Search code examples
hazelcasthazelcast-imap

What is the main difference between the new PNCOUNTER and IAtomicLong in Hazelcast?


I have issues understanding the new features of hazelcast 5.0 Which is the main difference between those data structures? because pncounter is a counter that replicates data and when there is no more updates they combine together, I want to understand how does PNCounter of hazelcast controls the concurrency on hazelcast.

The replicant count max value it's about the max nodes you have running on hazelcast?

How does work internally? because I need to understand how this works, I'm working with a counter that counts the activity of several clients, we create like 1000 or even more pncounters for different activities because I don't know if one pn counter would work.

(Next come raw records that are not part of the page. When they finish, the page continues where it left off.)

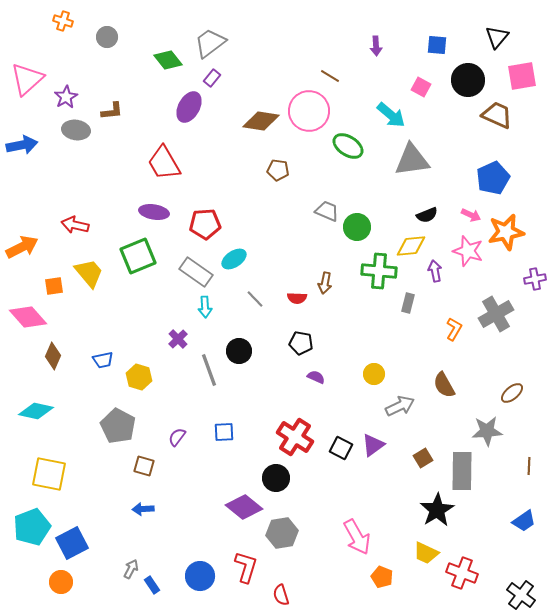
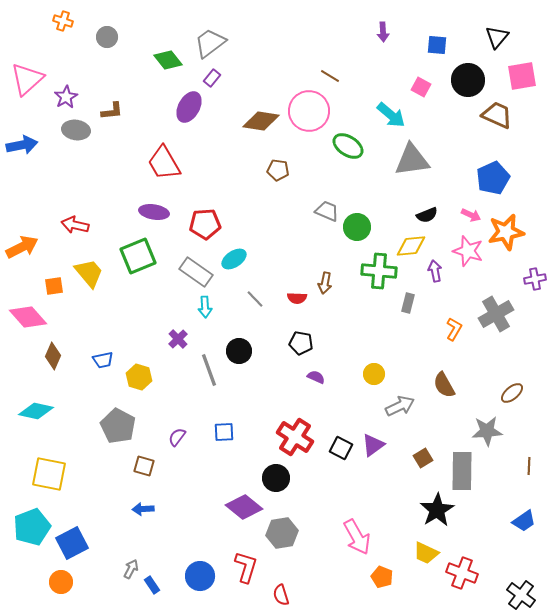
purple arrow at (376, 46): moved 7 px right, 14 px up
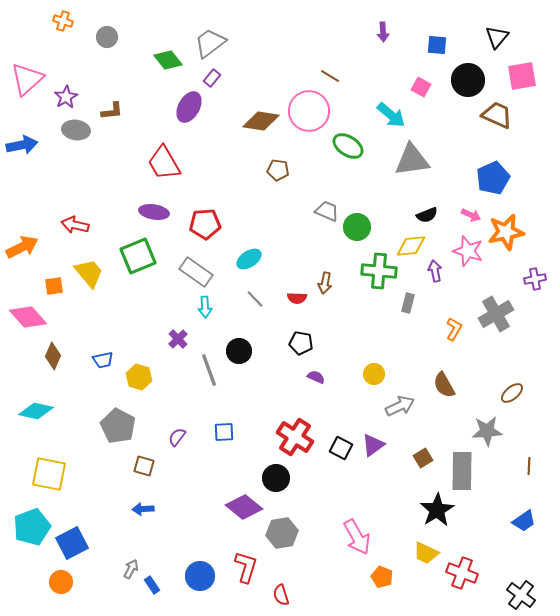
cyan ellipse at (234, 259): moved 15 px right
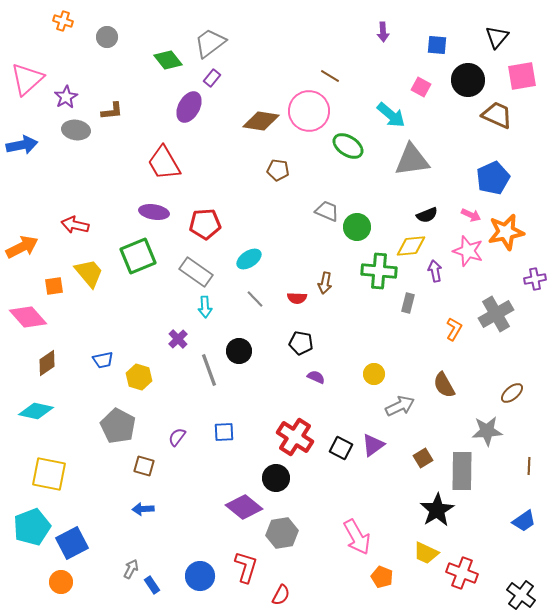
brown diamond at (53, 356): moved 6 px left, 7 px down; rotated 32 degrees clockwise
red semicircle at (281, 595): rotated 135 degrees counterclockwise
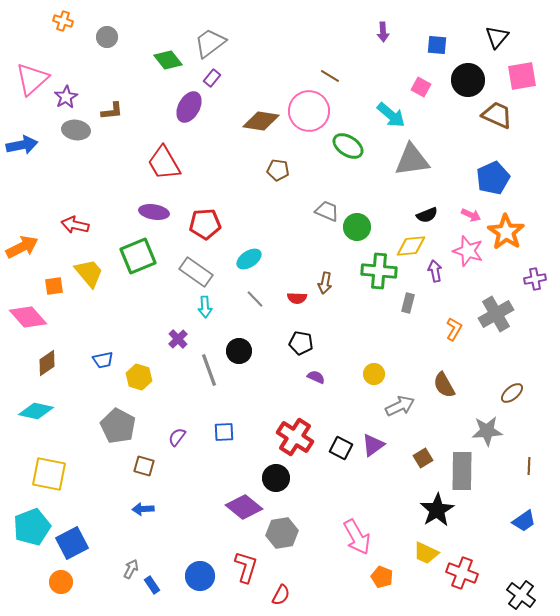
pink triangle at (27, 79): moved 5 px right
orange star at (506, 232): rotated 27 degrees counterclockwise
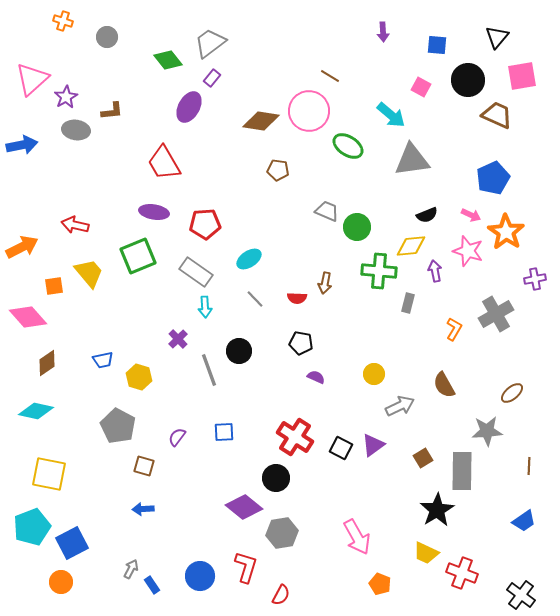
orange pentagon at (382, 577): moved 2 px left, 7 px down
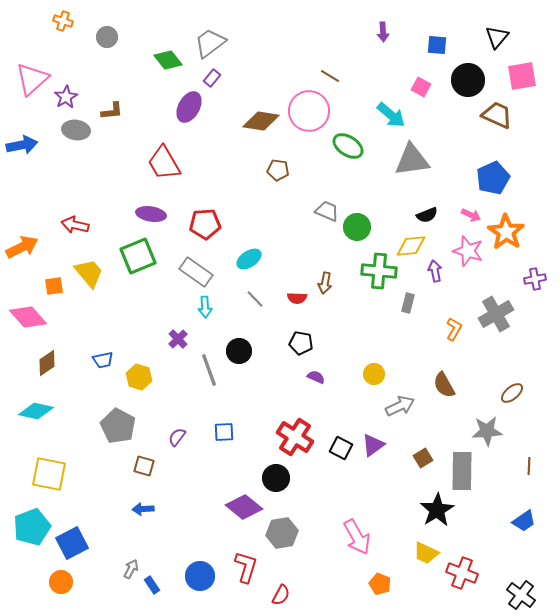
purple ellipse at (154, 212): moved 3 px left, 2 px down
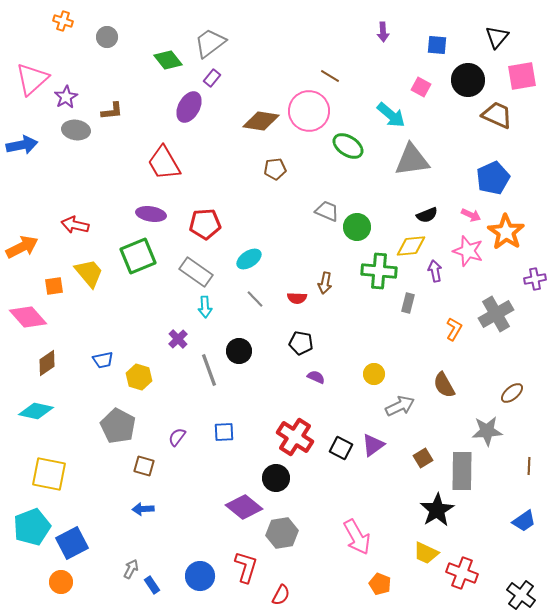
brown pentagon at (278, 170): moved 3 px left, 1 px up; rotated 15 degrees counterclockwise
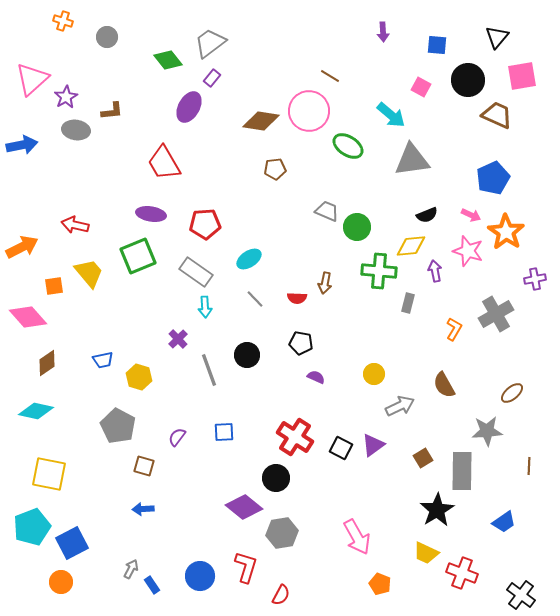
black circle at (239, 351): moved 8 px right, 4 px down
blue trapezoid at (524, 521): moved 20 px left, 1 px down
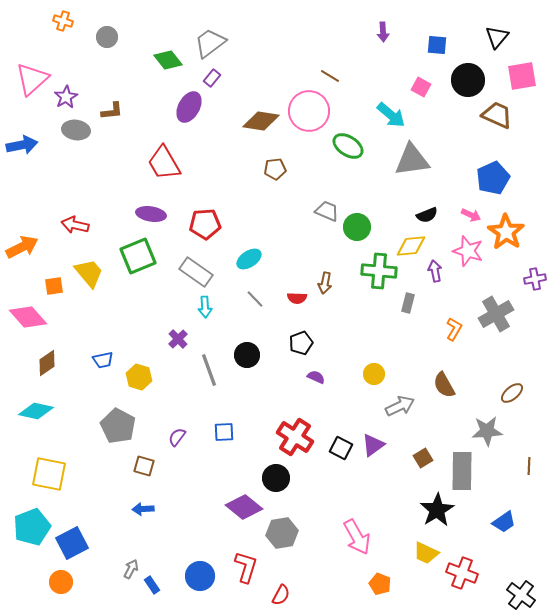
black pentagon at (301, 343): rotated 30 degrees counterclockwise
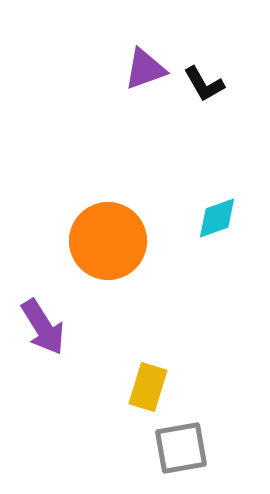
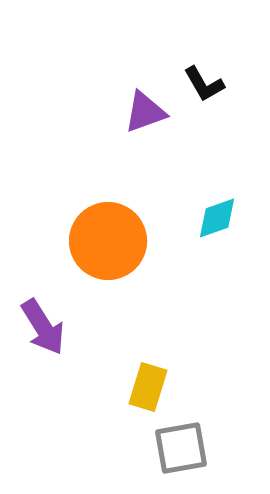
purple triangle: moved 43 px down
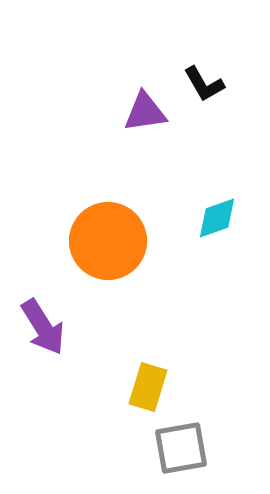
purple triangle: rotated 12 degrees clockwise
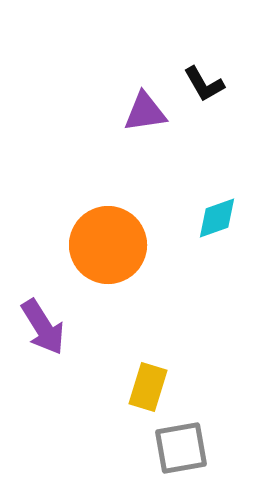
orange circle: moved 4 px down
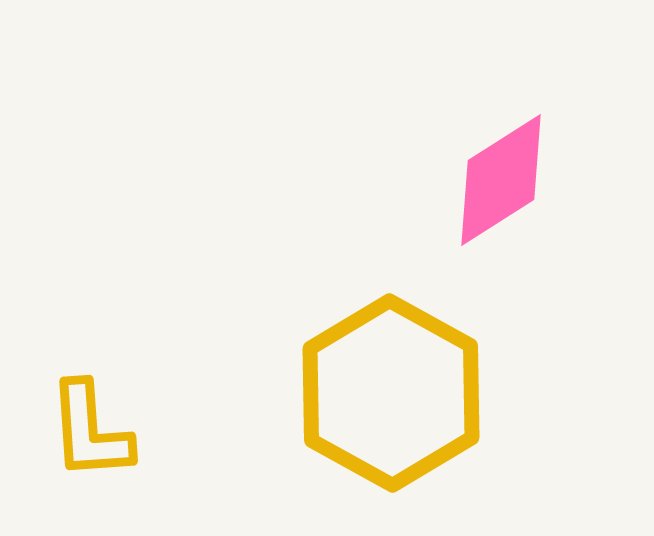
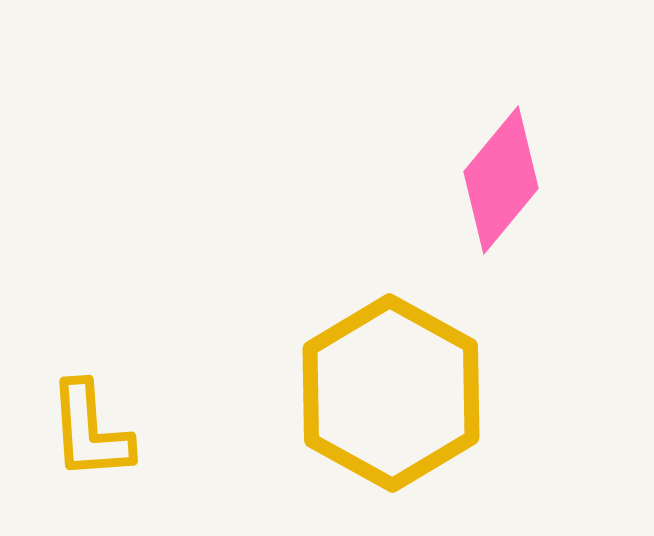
pink diamond: rotated 18 degrees counterclockwise
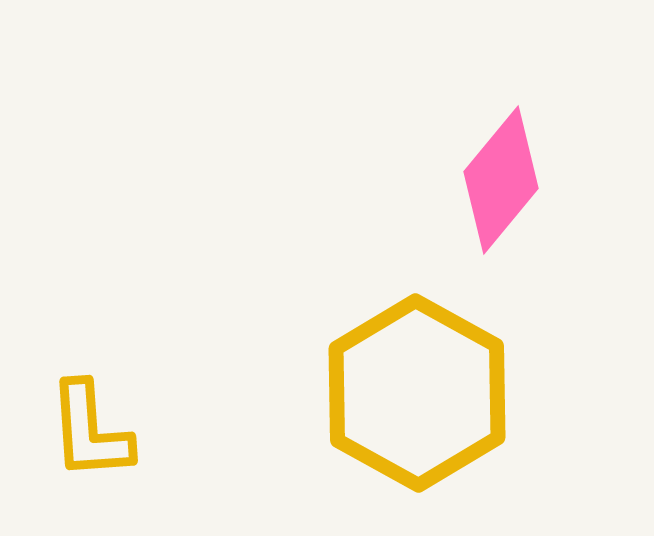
yellow hexagon: moved 26 px right
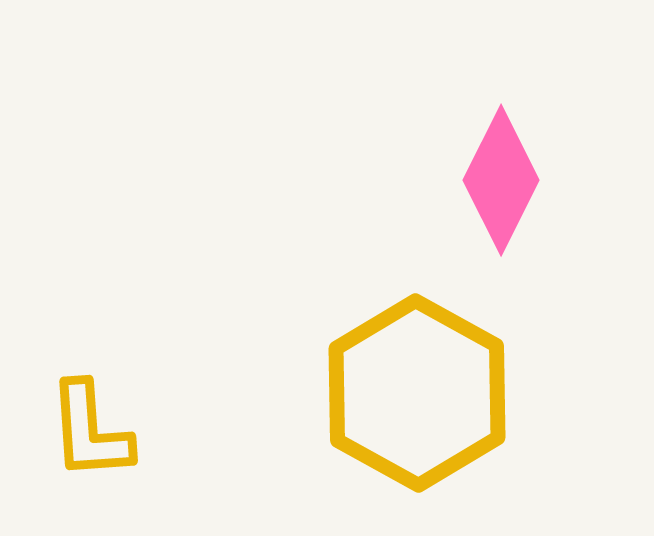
pink diamond: rotated 13 degrees counterclockwise
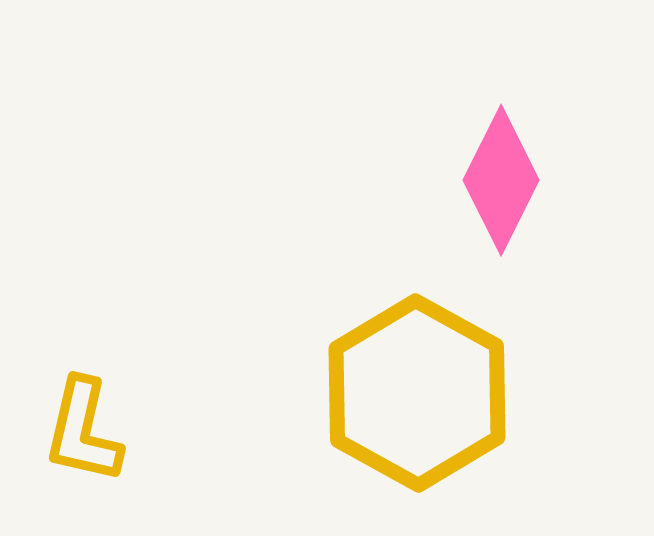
yellow L-shape: moved 7 px left; rotated 17 degrees clockwise
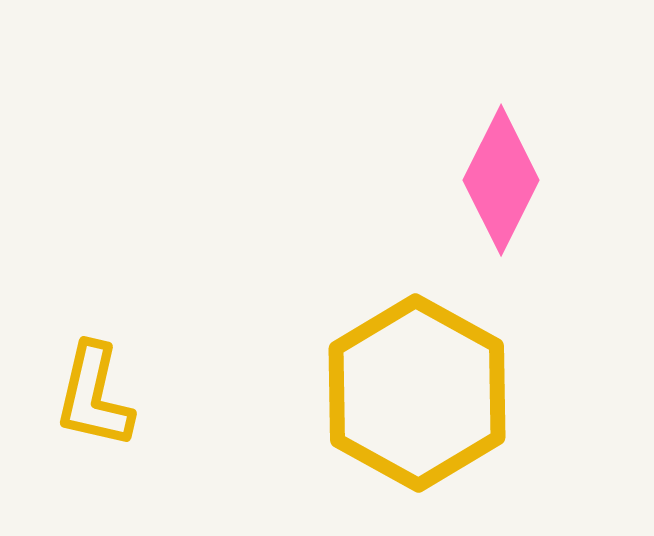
yellow L-shape: moved 11 px right, 35 px up
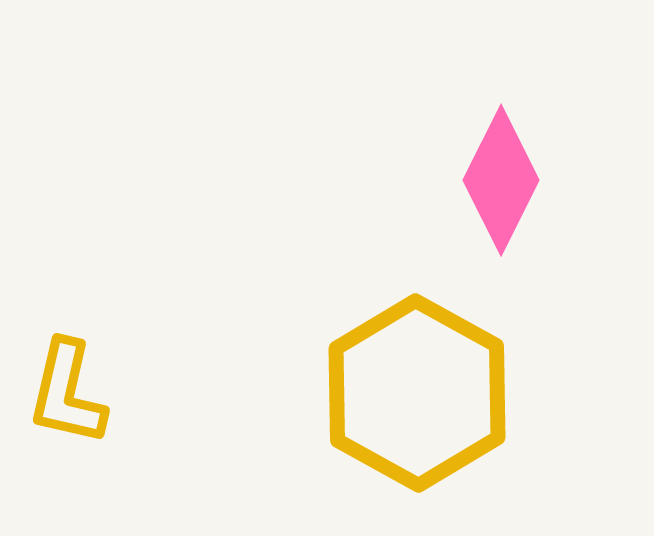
yellow L-shape: moved 27 px left, 3 px up
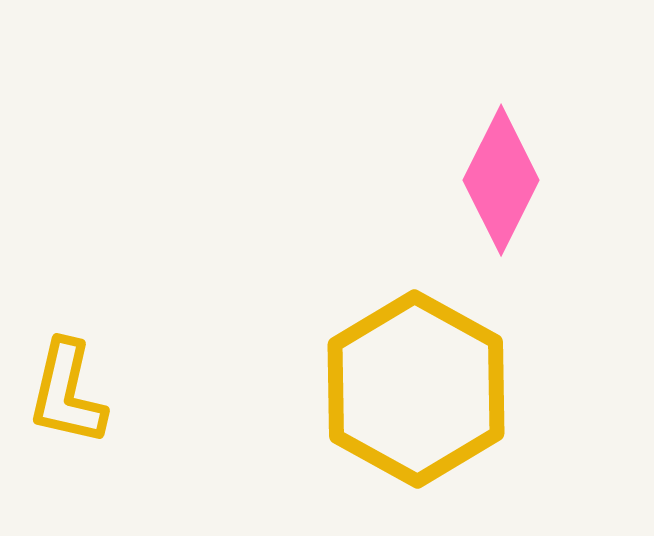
yellow hexagon: moved 1 px left, 4 px up
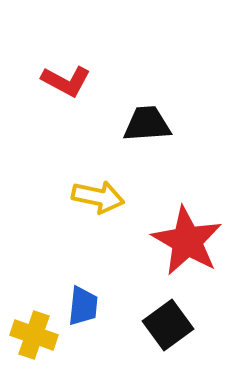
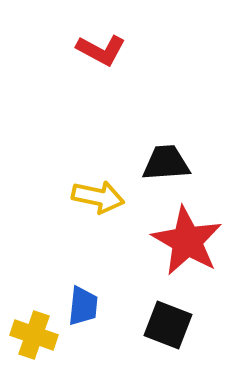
red L-shape: moved 35 px right, 31 px up
black trapezoid: moved 19 px right, 39 px down
black square: rotated 33 degrees counterclockwise
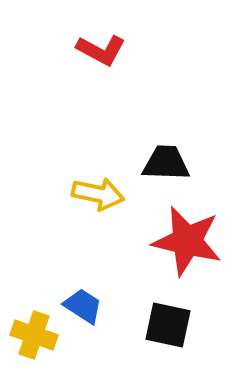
black trapezoid: rotated 6 degrees clockwise
yellow arrow: moved 3 px up
red star: rotated 16 degrees counterclockwise
blue trapezoid: rotated 63 degrees counterclockwise
black square: rotated 9 degrees counterclockwise
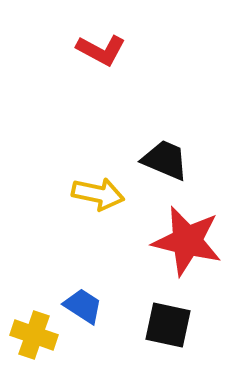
black trapezoid: moved 1 px left, 3 px up; rotated 21 degrees clockwise
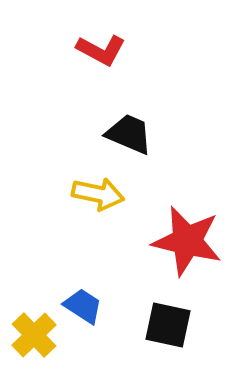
black trapezoid: moved 36 px left, 26 px up
yellow cross: rotated 27 degrees clockwise
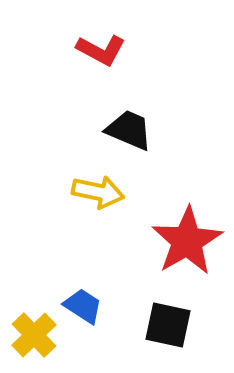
black trapezoid: moved 4 px up
yellow arrow: moved 2 px up
red star: rotated 28 degrees clockwise
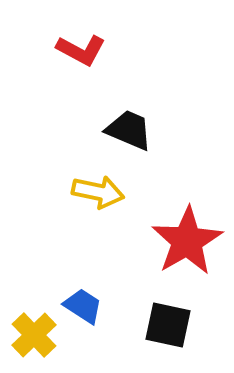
red L-shape: moved 20 px left
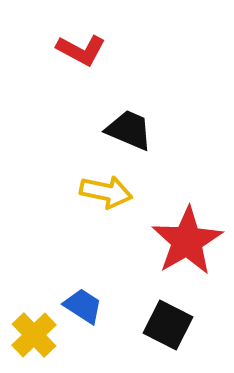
yellow arrow: moved 8 px right
black square: rotated 15 degrees clockwise
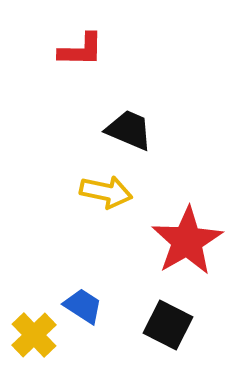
red L-shape: rotated 27 degrees counterclockwise
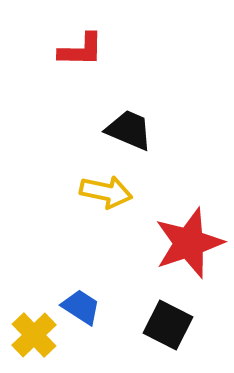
red star: moved 2 px right, 2 px down; rotated 12 degrees clockwise
blue trapezoid: moved 2 px left, 1 px down
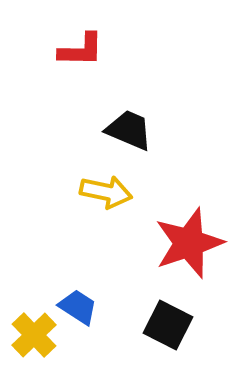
blue trapezoid: moved 3 px left
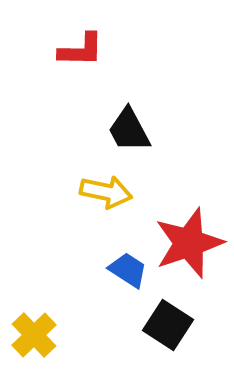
black trapezoid: rotated 141 degrees counterclockwise
blue trapezoid: moved 50 px right, 37 px up
black square: rotated 6 degrees clockwise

Does the client know which counter need to connect or does the counter follow a certain logic flow? I don't understand this feature, I really want to know the difference between pncounter and atomiclong.

for me it's like atomiclong which the feature that it can replicate.


Solution

  • It all boils down to the CAP Theorem.

    In summary, out of Consistency, Availability & Partition-Resistance, you can pick 2 out of 3. And since Hazelcast is distributed by nature, your choice is between Consistency and Availability.

    IAtomicLong is a member of CP Subsystem API

    -- https://docs.hazelcast.com/imdg/4.2/data-structures/iatomiclong

    A Conflict-free Replicated Data Type (CRDT) is a distributed data structure that achieves high availability by relaxing consistency constraints. There may be several replicas for the same data and these replicas can be modified concurrently without coordination. This means that you may achieve high throughput and low latency when updating a CRDT data structure. On the other hand, all of the updates are replicated asynchronously.

    -- https://docs.hazelcast.com/imdg/4.2/data-structures/pn-counter

    In summary, IAtomicLong sacrifices Availability for Consistency. The result will always be correct, but it might not always be available.

    PNCounter makes the opposite trade-off. It's always available (depending on the number of nodes of the cluster, of course) but it's eventually consistent as it's asynchronously replicated.